Here we are in the Easter Octave, 8 days celebrating and re-living the One Day. Is there euphoria chez Rita, I hear you ask? Well, not exactly. The Triduum went better (more prayerfully) than expected. I'm rather exhausted after it, but I have to say things "feel" much like they did last year. There is now an emptyness where once there was the discipline and exile of the wilderness during Lent. I think you are supposed to have some "Eastery" alleluia feelings now and I just don't have them.
Then again is it all very Protestant to associate feelings with faith?
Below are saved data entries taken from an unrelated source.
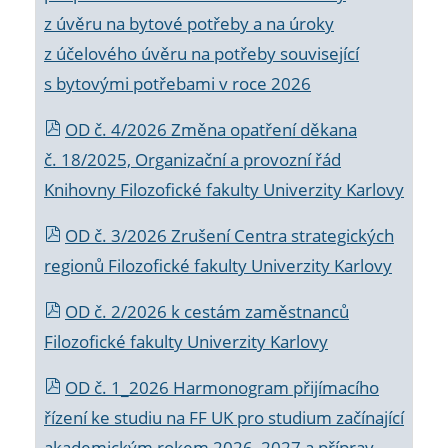
z úvěru na bytové potřeby a na úroky
z účelového úvěru na potřeby související
s bytovými potřebami v roce 2026
OD č. 4/2026 Změna opatření děkana
č. 18/2025, Organizační a provozní řád
Knihovny Filozofické fakulty Univerzity Karlovy
OD č. 3/2026 Zrušení Centra strategických
regionů Filozofické fakulty Univerzity Karlovy
OD č. 2/2026 k
cestám zaměstnanců
Filozofické fakulty Univerzity Karlovy
OD č. 1_2026 Harmonogram přijímacího
řízení ke studiu na FF UK pro studium začínající
akademickým rokem 2026_2027 a příprav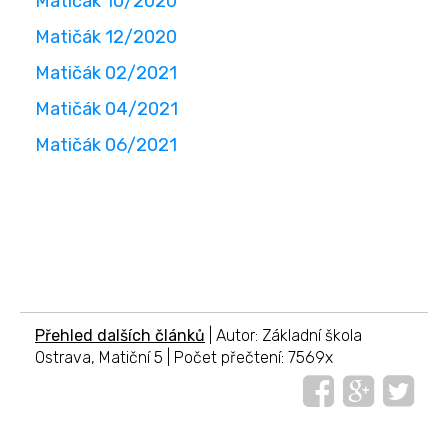
Matičák 10/2020
Matičák 12/2020
Matičák 02/2021
Matičák 04/2021
Matičák 06/2021
Přehled dalších článků
| Autor: Základní škola
Ostrava, Matiční 5 | Počet přečtení: 7569x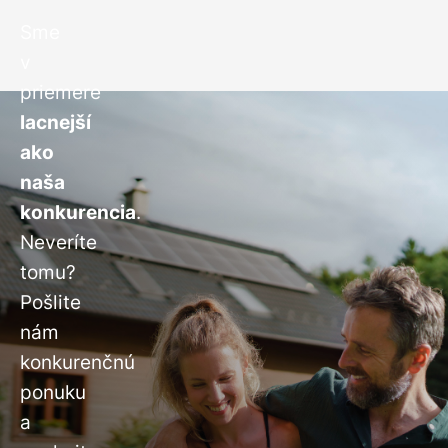
Sme
v
priemere
lacnejší
ako
naša
konkurencia
.
Neveríte
tomu?
Pošlite
nám
konkurenčnú
ponuku
a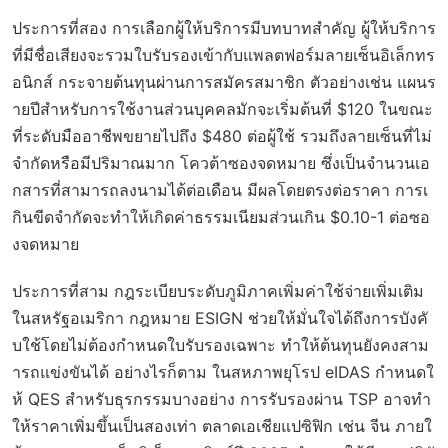
ประการที่สอง การเลือกผู้ให้บริการมีบทบาทสำคัญ ผู้ให้บริการ
ที่มีชื่อเสียงจะรวมใบรับรองเข้ากับแพลตฟอร์มลายเซ็นอิเล็กทร
อนิกส์ กระจายต้นทุนผ่านการสมัครสมาชิก ตัวอย่างเช่น แผนร
ายปีสำหรับการใช้งานส่วนบุคคลมักจะเริ่มต้นที่ $120 ในขณะ
ที่ระดับมืออาชีพขยายไปถึง $480 ต่อผู้ใช้ รวมถึงลายเซ็นที่ไม่
จำกัดหรือมีปริมาณมาก โควต้าซองจดหมาย ซึ่งเป็นจำนวนเอ
กสารที่สามารถลงนามได้ต่อเดือน มีผลโดยตรงต่อราคา การเ
กินขีดจำกัดจะทำให้เกิดค่าธรรมเนียมส่วนเกิน $0.10-1 ต่อซอ
งจดหมาย
ประการที่สาม กฎระเบียบระดับภูมิภาคเพิ่มค่าใช้จ่ายเพิ่มเติม
ในสหรัฐอเมริกา กฎหมาย ESIGN ช่วยให้มั่นใจได้ถึงการบังคั
บใช้โดยไม่ต้องกำหนดใบรับรองเฉพาะ ทำให้ต้นทุนยังคงสาม
ารถแข่งขันได้ อย่างไรก็ตาม ในสหภาพยุโรป eIDAS กำหนดใ
ห้ QES สำหรับธุรกรรมบางอย่าง การรับรองผ่าน TSP อาจทำ
ให้ราคาเพิ่มขึ้นเป็นสองเท่า ตลาดเอเชียแปซิฟิก เช่น จีน ภายใ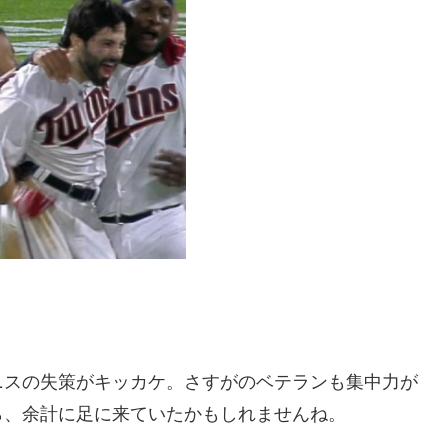
ニスの失策がキッカケ。さすがのベテランも集中力が
ら、余計に足に来ていたかもしれませんね。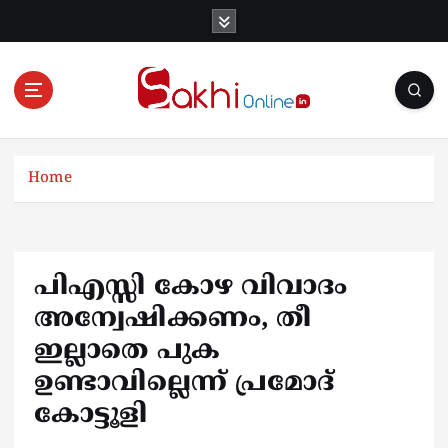
S
k
i
p
t
o
Online News Portal
c
o
Home
n
t
e
n
പിഎസ്സി കോഴ വിവാദം
t
അന്വേഷിക്കണം, തീ
ഇല്ലാതെ പുക
ഉണ്ടാവില്ലെന്ന് പ്രമോദ്
കോട്ടൂളി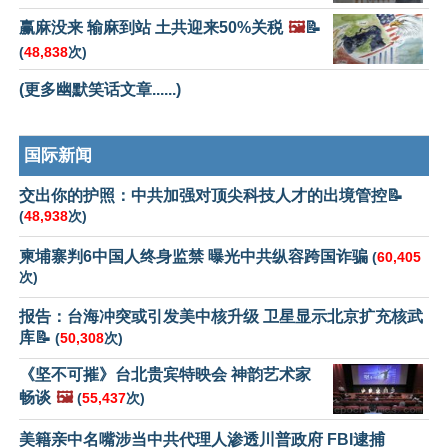
赢麻没来 输麻到站 土共迎来50%关税
🖼️
📝
(
48,838
次)
(更多幽默笑话文章......)
国际新闻
交出你的护照：中共加强对顶尖科技人才的出境管控📝
(
48,938
次)
柬埔寨判6中国人终身监禁 曝光中共纵容跨国诈骗
(
60,405
次)
报告：台海冲突或引发美中核升级 卫星显示北京扩充核武
库📝
(
50,308
次)
《坚不可摧》台北贵宾特映会 神韵艺术家
畅谈
🖼️
(
55,437
次)
美籍亲中名嘴涉当中共代理人渗透川普政府 FBI逮捕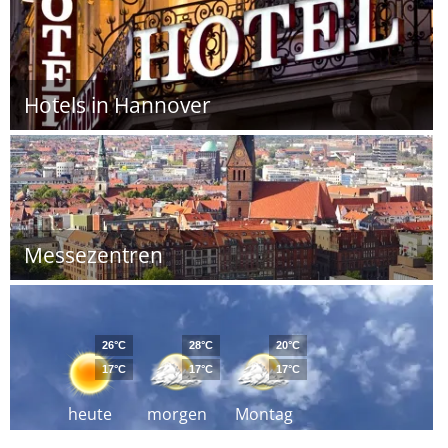
Hotels in Hannover
Messezentren
26°C
28°C
20°C
17°C
17°C
17°C
heute
morgen
Montag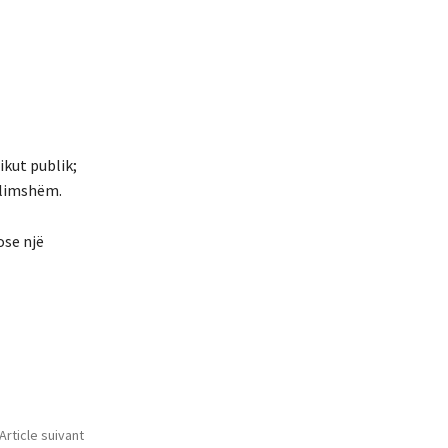
ikut publik;
ëllimshëm.
ose një
Article suivant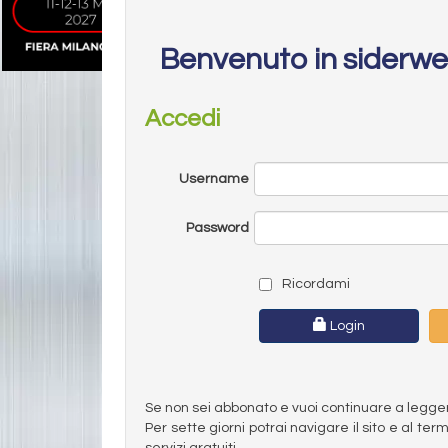
Benvenuto in siderw
Accedi
Username
Password
Ricordami
Login
Se non sei abbonato e vuoi continuare a leggere 
Per sette giorni potrai navigare il sito e al t
servizi gratuiti.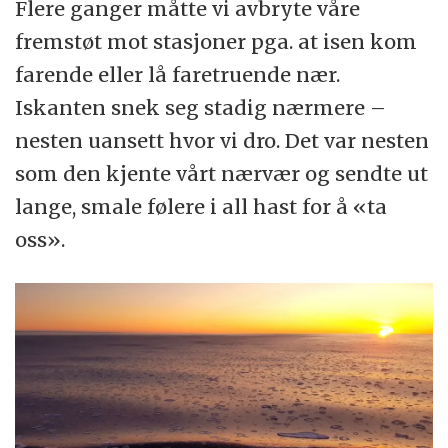
Flere ganger måtte vi avbryte våre
fremstøt mot stasjoner pga. at isen kom
farende eller lå faretruende nær.
Iskanten snek seg stadig nærmere –
nesten uansett hvor vi dro. Det var nesten
som den kjente vårt nærvær og sendte ut
lange, smale følere i all hast for å «ta
oss».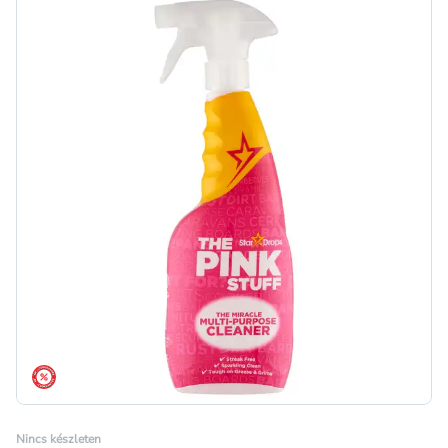
árréscsökkentés
Nincs készleten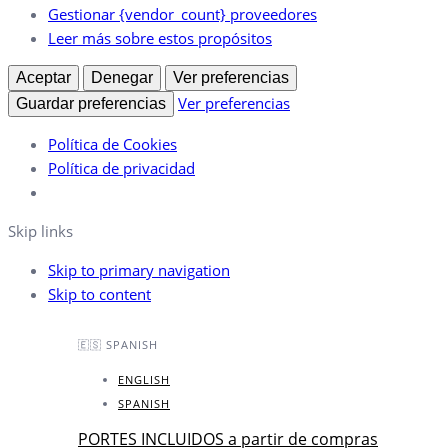
Gestionar {vendor_count} proveedores
Leer más sobre estos propósitos
Aceptar
Denegar
Ver preferencias
Ver preferencias
Guardar preferencias
Política de Cookies
Política de privacidad
Skip links
Skip to primary navigation
Skip to content
🇪🇸 SPANISH
ENGLISH
SPANISH
PORTES INCLUIDOS a partir de compras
I don't know.
But surely, I should feel "something", rather than a profound emptyness and stillness, which whilst it isn't at all negative, it isn't exactly positive either.
My late mother-in-law always called Monday's evening meal the resurrection meal becuase that is where the Sunday roast meat would resurface either as a "tater 'ash" or as cold meat and chips. And on those occasions when the meat ran out, the meal would be known as "resurrection without father".
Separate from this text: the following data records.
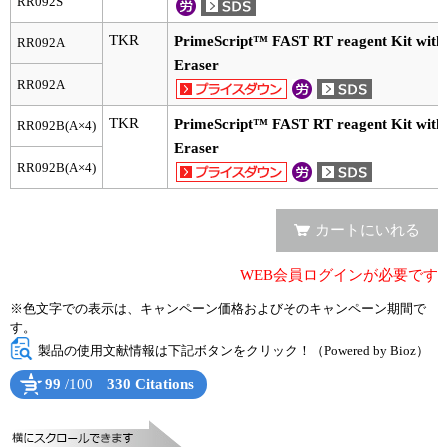
RR092S
ユーザーズボイス集
TKR
PrimeScript™ FAST RT reagent Kit wit
RR092A
Eraser
動画ライブラリー
RR092A
TKR
Q&A
PrimeScript™ FAST RT reagent Kit wit
RR092B(A×4)
Eraser
RR092B(A×4)
カートにいれる
WEB会員ログインが必要です
※色文字での表示は、キャンペーン価格およびそのキャンペーン期間で
す。
製品の使用文献情報は下記ボタンをクリック！（Powered by Bioz）
99
/100
330 Citations
Powered by Bioz
See more details on Bioz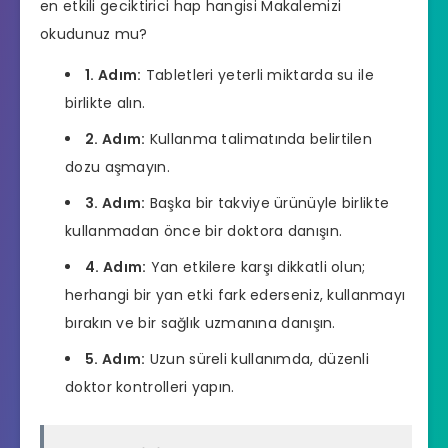
en etkili geciktirici hap hangisi
Makalemizi
okudunuz mu?
1. Adım:
Tabletleri yeterli miktarda su ile
birlikte alın.
2. Adım:
Kullanma talimatında belirtilen
dozu aşmayın.
3. Adım:
Başka bir takviye ürünüyle birlikte
kullanmadan önce bir doktora danışın.
4. Adım:
Yan etkilere karşı dikkatli olun;
herhangi bir yan etki fark ederseniz, kullanmayı
bırakın ve bir sağlık uzmanına danışın.
5. Adım:
Uzun süreli kullanımda, düzenli
doktor kontrolleri yapın.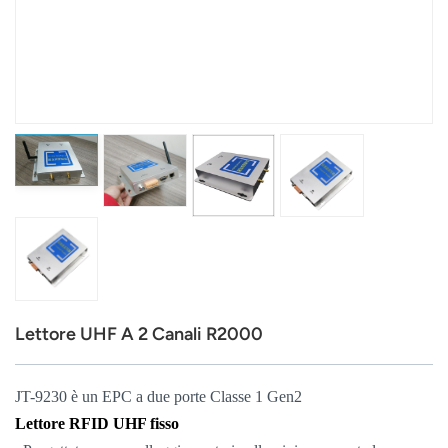
عربي
日语
한국어
Türk
Ελληνικά
Melayu
Polski
Lettore UHF A 2 Canali R2000
แบบไทย
Tiếng Việt
JT-9230 è un EPC a due porte Classe 1 Gen2
Lettore RFID UHF fisso
Indonesia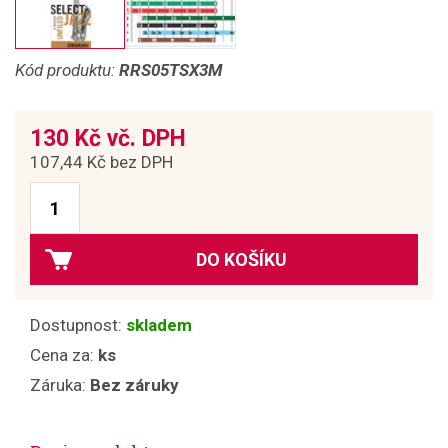
Kód produktu:
RRS05TSX3M
130 Kč vč. DPH
107,44 Kč bez DPH
DO KOŠÍKU
Dostupnost:
skladem
Cena za:
ks
Záruka:
Bez záruky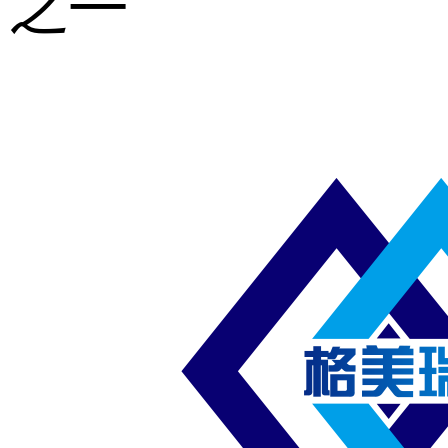
之一
重型钢格板
压焊钢格板
异形钢格板
喷漆钢格板
钢梯及楼梯
踏板
钢格板雨水
篦子
防滑齿形钢
格板
吊顶钢格板
插接钢格板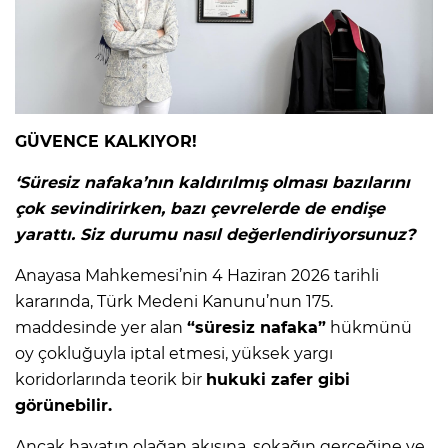
GÜVENCE KALKIYOR!
‘Süresiz nafaka’nın kaldırılmış olması bazılarını
çok sevindirirken, bazı çevrelerde de endişe
yarattı. Siz durumu nasıl değerlendiriyorsunuz?
Anayasa Mahkemesi’nin 4 Haziran 2026 tarihli
kararında, Türk Medeni Kanunu’nun 175.
maddesinde yer alan
“süresiz nafaka”
hükmünü
oy çokluğuyla iptal etmesi, yüksek yargı
koridorlarında teorik bir
hukuki zafer gibi
görünebilir.
Ancak hayatın olağan akışına, sokağın gerçeğine ve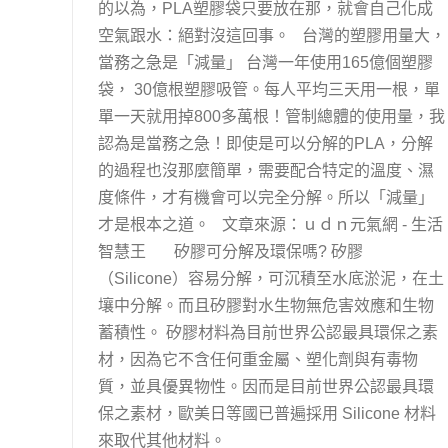
的以為，PLA塑膠袋只要放在那，就會自己化成
空氣跟水：絕對沒這回事。 台灣的塑膠用量大，
當務之急是「減量」 台灣一年使用165億個塑膠
袋， 30億根塑膠吸管。每人平均三天用一根，單
單一天就用掉800多萬根！管制總體的使用量，我
認為是當務之急！即使是可以分解的PLA，分解
的過程也沒那麼簡單，需要配合特定的溫度、濕
度條件，才有機會可以完全分解。所以「減量」
才是根本之道。 文章來源：ｕｄｎ元氣網 - 生活
智慧王 矽膠可分解及環保嗎? 矽膠
（Silicone）容易分解，可沉積至水底淤泥，在土
壤中分解。而且矽膠對水生物無危害效應和生物
蓄積性。 矽膠材料為目前世界公認最具環保之素
材，因為它不含任何重金屬、塑化劑與有毒物
質，並具優異物性。因而是目前世界公認最具環
保之素材，歐美日等國已普遍採用 Silicone 材料
來取代其他材料。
I think I'm having a "resurrection without father" experience.
What gives me hope is that I can still stand by my little oratory in the bedroom and proclaim the Te Deum in the morning to the sparrows assembled on the balcony outside. They chirp back enthusiastically.
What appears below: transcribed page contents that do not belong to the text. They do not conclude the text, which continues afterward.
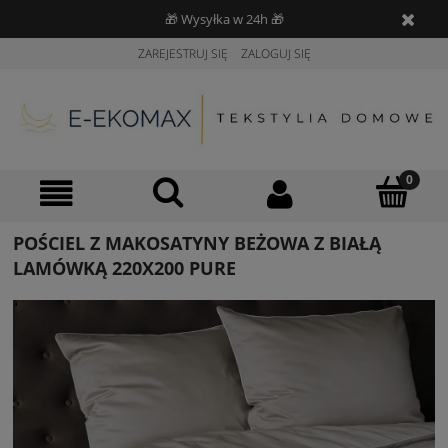
🎁 Wysyłka w 24h 🎁
ZAREJESTRUJ SIĘ
ZALOGUJ SIĘ
POŚCIEL Z MAKOSATYNY BEŻOWA Z BIAŁĄ
LAMÓWKĄ 220X200 PURE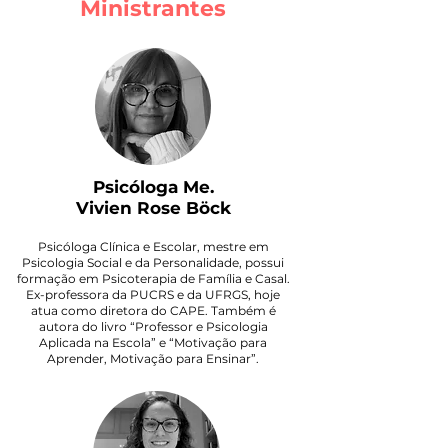
Ministrantes
Psicóloga Me.
Vivien Rose Böck
Psicóloga Clínica e Escolar, mestre em
Psicologia Social e da Personalidade, possui
formação em Psicoterapia de Família e Casal.
Ex-professora da PUCRS e da UFRGS, hoje
atua como diretora do CAPE. Também é
autora do livro “Professor e Psicologia
Aplicada na Escola” e “Motivação para
Aprender, Motivação para Ensinar”.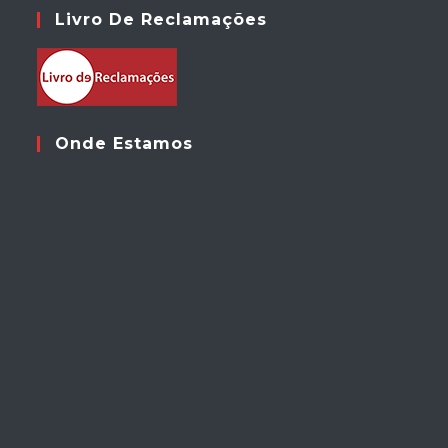
Livro De Reclamações
Onde Estamos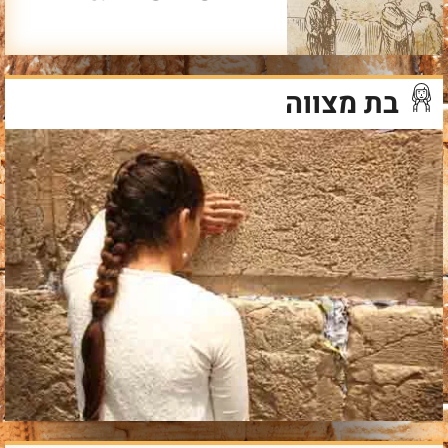
בת מצווה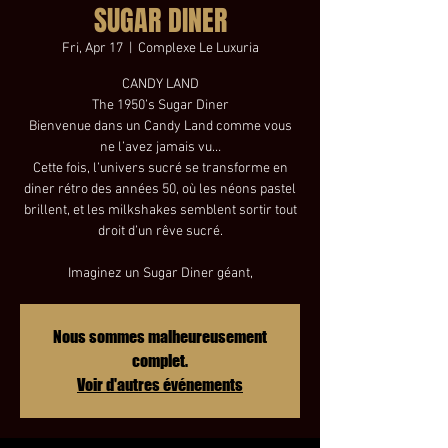
SUGAR DINER
Fri, Apr 17
  |  
Complexe Le Luxuria
CANDY LAND
The 1950’s Sugar Diner
Bienvenue dans un Candy Land comme vous
ne l’avez jamais vu…
Cette fois, l’univers sucré se transforme en
diner rétro des années 50, où les néons pastel
brillent, et les milkshakes semblent sortir tout
droit d’un rêve sucré.
Imaginez un Sugar Diner géant,
Nous sommes malheureusement
complet.
Voir d'autres événements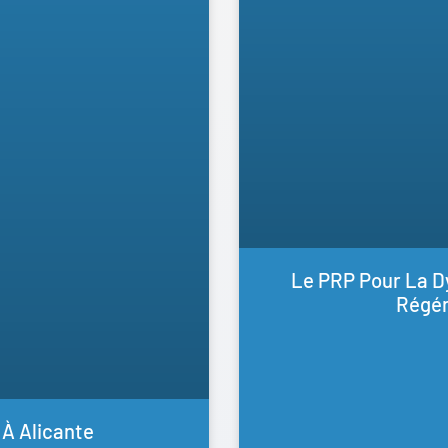
Le PRP Pour La Dy
Régén
À Alicante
I firmly believe that true freedom is the praise of God. All creation is made free to praise God, each according to its kind. If God controlled everything in the universe like it were some great big train set of His making, then there would be no praise and no love; both praise and love have to be freely given and can not be forced or engineered. So the task for me is not to let health and work and other issues associated with the world subsume me and overwhelm me with chains. Provided the praise of God is loud and clear and heartfelt then I am free and nothing else matters; as a wretched sinner I must work with God to aquire the grace to do this, unlike the sparrows, mountains and hills, dews and snows, beasts and cattle, for whom it all comes quite spontaneously.
If the boys in the Nebuchadnezzar's firey furnace could praise God, then so can I.